By Jason Hovet and Jiri Skacel
PRAGUE (Reuters) – A month after fleeing her home in central Ukraine with her three sons, Yulia Sarycheva is sharing a pot of tea with a pair of artists who are putting them up in their home in an old Prague suburb.
The fact their hosts Peter Bankov and his wife Yulia Fedulova are Russians makes no difference to the 41-year-old from the city of Dnipro.
“I understand this is a political situation.

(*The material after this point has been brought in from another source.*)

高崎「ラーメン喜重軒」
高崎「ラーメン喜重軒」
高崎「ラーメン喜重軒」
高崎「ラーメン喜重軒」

It does not apply to people,” Sarycheva said.
Sarycheva and her sons are among the 4.2 million people estimated by the United Nations to have fled Ukraine since Russia launched its invasion on Feb. 24.
The majority have gone to Poland but around 300,000 Ukrainian refugees have arrived in the Czech Republic, another Slavic-speaking nation home to sizeable Ukrainian and Russian communities.
Bankov, 52, said it felt natural to help partly because his mother’s Jewish family was once uprooted too, only in their case by Nazi Germany. “Many years ago my family were like refugees,” he said.
Around 45,000 Russians live in the Czech Republic, according to the Interior Ministry, and among them Bankov and Fedulova are not alone in supporting Ukrainians.
On March 26, thousands of people took part in a march organised by Russians in Prague to protest against the invasion.
Several protesters told Reuters that they or others in the community were helping Ukrainian refugees. They declined to be interviewed.
Russia says its “special military operation” in Ukraine is aimed at demilitarising and “denazifying” its neighbour. Ukraine and the West say the invasion was illegal and unjustified.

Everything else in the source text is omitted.